2nd Doge of Genoa from 1345 to 1350

Giovanni di Murta (died 6 January 1350) was the second Doge of Genoa following the resignation of Simone Boccanegra, on 25 December 1345. His dogate was dominated by his attempts to break the circle of political violence which had crippled the city over the past century and to reassert Genoese dominion over the Mediterranean colonies.

==Early life==
While his date of birth remains unknown, it is assumed that he was born in the early years of the 14th century in the village of Murta in the Val Polcevera, today one of the boroughs of the city of Genoa, to an affluent commoner family, however his mother was from the powerful Usodimare patrician family.

==The Maona of Chios and Phocaea==
He became a banker by trade. After his accession to the office of doge, he managed to somewhat pacify the city torn apart by the conflict between the various local aristocratic families. In particular, he managed to prevent the Grimaldi clan from seizing the city. Against them, Giovanni di Murta chartered a fleet of over two dozen privately owned armed galleys under the command of the admiral Simone Vignoso.

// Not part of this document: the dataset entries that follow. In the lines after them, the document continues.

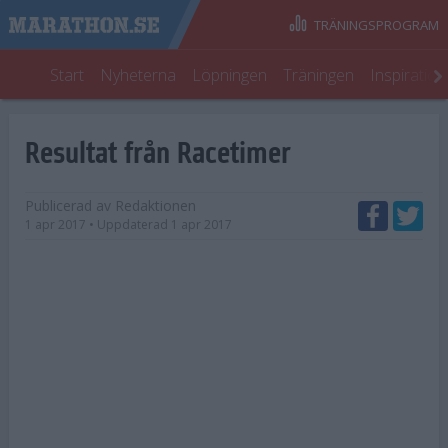
TRÄNINGSPROGRAM
Start
Nyheterna
Löpningen
Träningen
Inspiratio
Resultat från Racetimer
Publicerad av
Redaktionen
1 apr 2017
• Uppdaterad
1 apr 2017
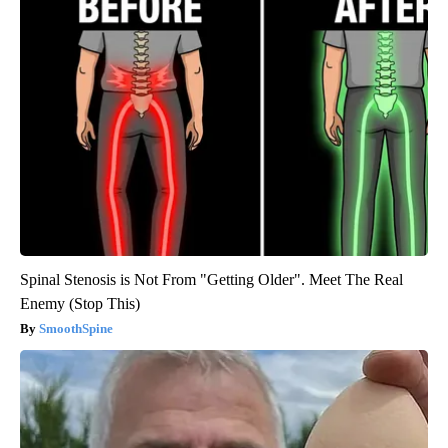
Spinal Stenosis is Not From "Getting Older". Meet The Real
Enemy (Stop This)
SmoothSpine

As the Grimaldis did not go out at sea to oppose the Republic's galleys, the doge sent the navy to support the island of Chios, then a Genoese colony, which was besieged by Jani Beg, khan of the Golden Horde. The fleet also managed to reconquer the city of Phocaea and its important alum mines on 20 September 1346.

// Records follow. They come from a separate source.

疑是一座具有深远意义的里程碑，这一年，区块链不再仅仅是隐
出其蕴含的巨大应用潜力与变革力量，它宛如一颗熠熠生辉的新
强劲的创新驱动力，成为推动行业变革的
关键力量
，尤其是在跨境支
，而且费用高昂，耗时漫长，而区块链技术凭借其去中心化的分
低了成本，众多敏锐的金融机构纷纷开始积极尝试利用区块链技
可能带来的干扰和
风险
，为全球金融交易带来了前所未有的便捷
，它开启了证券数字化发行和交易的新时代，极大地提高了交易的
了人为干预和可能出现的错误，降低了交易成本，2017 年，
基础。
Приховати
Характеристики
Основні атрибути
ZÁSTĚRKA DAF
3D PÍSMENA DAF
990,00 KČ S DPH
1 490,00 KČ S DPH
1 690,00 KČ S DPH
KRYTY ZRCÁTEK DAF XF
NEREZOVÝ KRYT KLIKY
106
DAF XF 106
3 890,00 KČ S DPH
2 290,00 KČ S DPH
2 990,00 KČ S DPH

Upon his return, the admiral did not receive the very large amount of money initially promised to him as payment for his galleys. Consequently, the doge had to agree to entrust Vignoso and a group of his associates with the governorship of Chios, granting them at the same time the fiscal revenues from the island for twenty years. This group of investors became known as the Maona of Chios and Phocaea.

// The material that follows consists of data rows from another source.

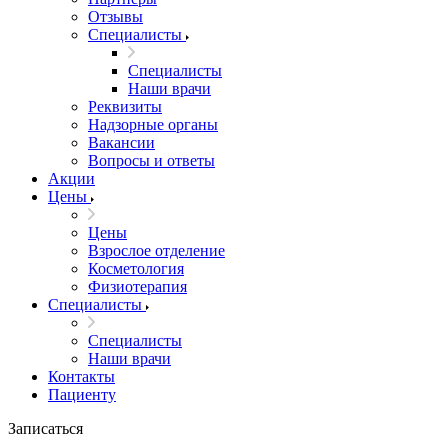
Отзывы
Специалисты
Специалисты
Наши врачи
Реквизиты
Надзорные органы
Вакансии
Вопросы и ответы
Акции
Цены
Цены
Взрослое отделение
Косметология
Физиотерапия
Специалисты
Специалисты
Наши врачи
Контакты
Пациенту
Записаться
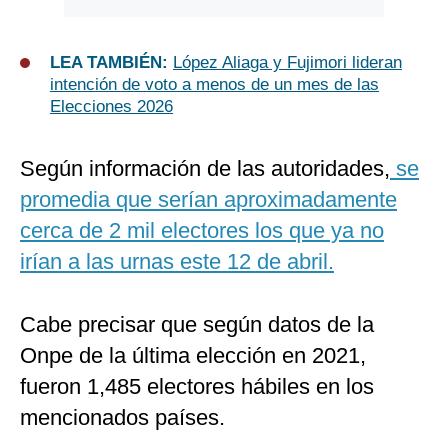
LEA TAMBIÉN:
López Aliaga y Fujimori lideran
intención de voto a menos de un mes de las
Elecciones 2026
Según información de las autoridades,
se
promedia que serían aproximadamente
cerca de 2 mil electores los que ya no
irían a las urnas este 12 de abril.
Cabe precisar que según datos de la
Onpe de la última elección en 2021,
fueron 1,485 electores hábiles en los
mencionados países.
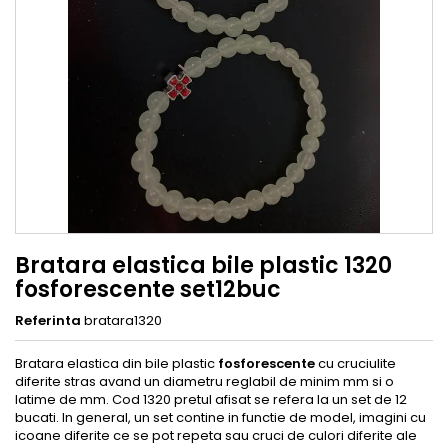
Bratara elastica bile plastic 1320
fosforescente set12buc
Referinta
bratara1320
Bratara elastica din bile plastic
fosforescente
cu cruciulite
diferite stras avand un diametru reglabil de minim mm si o
latime de mm. Cod 1320 pretul afisat se refera la un set de 12
bucati. In general, un set contine in functie de model, imagini cu
icoane diferite ce se pot repeta sau cruci de culori diferite ale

==Mounting tension in the region==
Giovanni di Murta also tried to regain control over the island of Corsica. At the beginning of his dogate only the citadel of Bonifacio remained in Genoese hands, the rest of the colony was de facto independent thanks to the support of the Crown of Aragon and of the Venetian fleet. The doge entrusted his son, Tommaso, with the mission of reconquering the island. This expedition marked the end of feudal anarchy in Corsica and the beginning of a more asserted Genoese rule over the island. To fund military operations on the island, the Republic of Genoa had to borrow at interest rates of 20% from an association of creditors known as the Compera nuova acquisitionis Corsicæ on 27 December 1347.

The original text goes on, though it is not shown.